2.13.61
- Industry: Music, books
- Founder: Henry Rollins
- Headquarters: United States
- Products: Record label, publisher
- Website: twothirteensixtyone.com

= 2.13.61 =

Henry Rollins' indie publishing company

2.13.61, Inc. is a publisher and record company founded by American musician Henry Rollins and named after his date of birth (February 13, 1961). The company has released albums by the Rollins Band, all of Rollins' spoken word work, and numerous books. It is based in Los Angeles, California.

In his mass-market anthology The Portable Henry Rollins, Rollins stated that he had given 2.13.61 its name because someone had told him that his first self-released book, 20 (1984), had to have a company name on it, and since he felt at the time that he would only ever get to release one book, he simply used his birthdate.

2.13.61 branched out into releasing records not long after Rollins started a solo career following the breakup of Black Flag, initially just releasing Rollins' spoken-word albums. The first two 2.13.61 releases, Big Ugly Mouth and Sweatbox, were first co-released with the label Rollins was signed with at the time as a musician, Texas Hotel Records.

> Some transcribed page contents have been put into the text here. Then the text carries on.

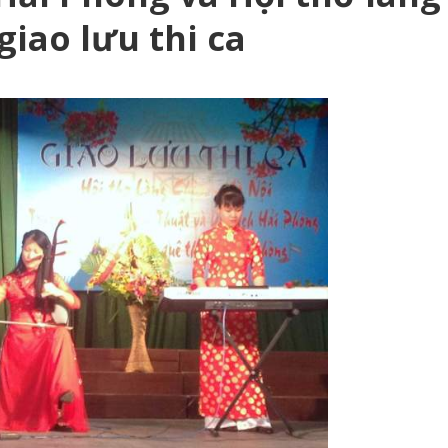
giao lưu thi ca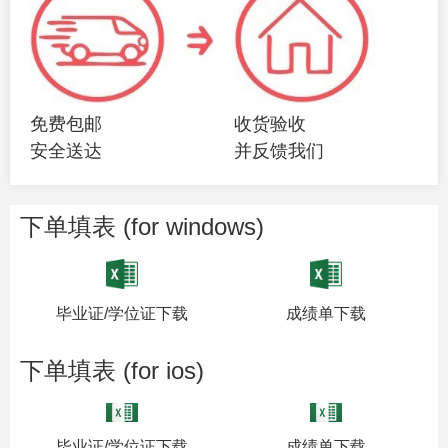
免费包邮
收货验收
安全送达
并反馈我们
下单填表 (for windows)
毕业证/学位证下载
成绩单下载
下单填表 (for ios)
毕业证/学位证下载
成绩单下载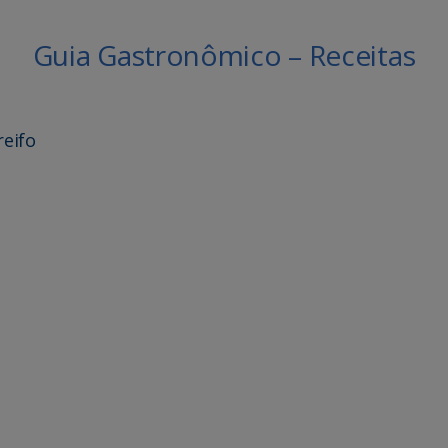
Guia Gastronômico – Receitas
reifo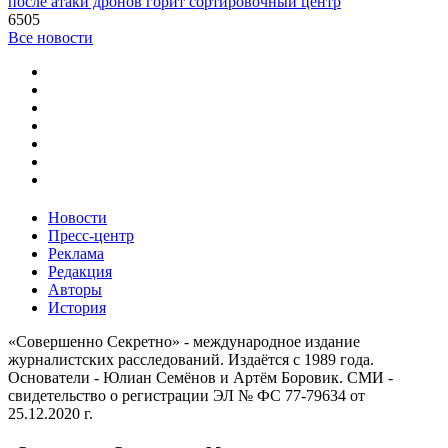
после атаки дронов горит сортировочный центр
6505
Все новости
Новости
Пресс-центр
Реклама
Редакция
Авторы
История
«Совершенно Секретно» - международное издание
журналистских расследований. Издаётся с 1989 года.
Основатели - Юлиан Семёнов и Артём Боровик. CМИ -
свидетельство о регистрации ЭЛ № ФС 77-79634 от
25.12.2020 г.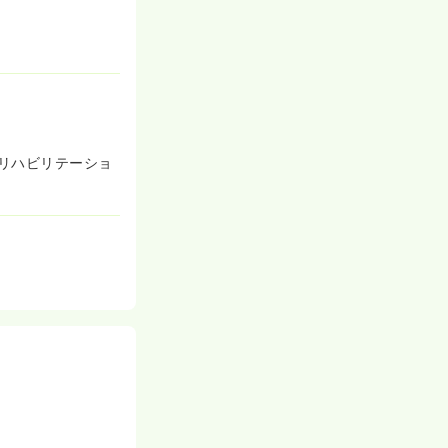
ており、ナース
担の少ない環境
リハビリテーショ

Since then, the label has branched out into various rock and jazz releases and even spawned two specialist reissue sublabels, Infinite Zero Archive (a joint venture with Rick Rubin's American Recordings), and District Line, which specializes in reissuing the music of Rollins' hometown of Washington, D.C. It is also used as the name of Rollins' Blazin' (finishing move) in the video game Def Jam: Fight for NY.

The literary company's authors include: Henry Rollins (Publisher, Black Flag), Iggy Pop (The Stooges), Exene Cervenka (X, Auntie Christ, The Knitters), Nick Cave (Birthday Party, Bad Seeds, Grinderman), Michael Gira (Swans), Joe Cole, Tricia Warden, Don Bajema, Bill Shields, Jeffery Lee Pierce (The Gun Club), and Ellyn Maybe.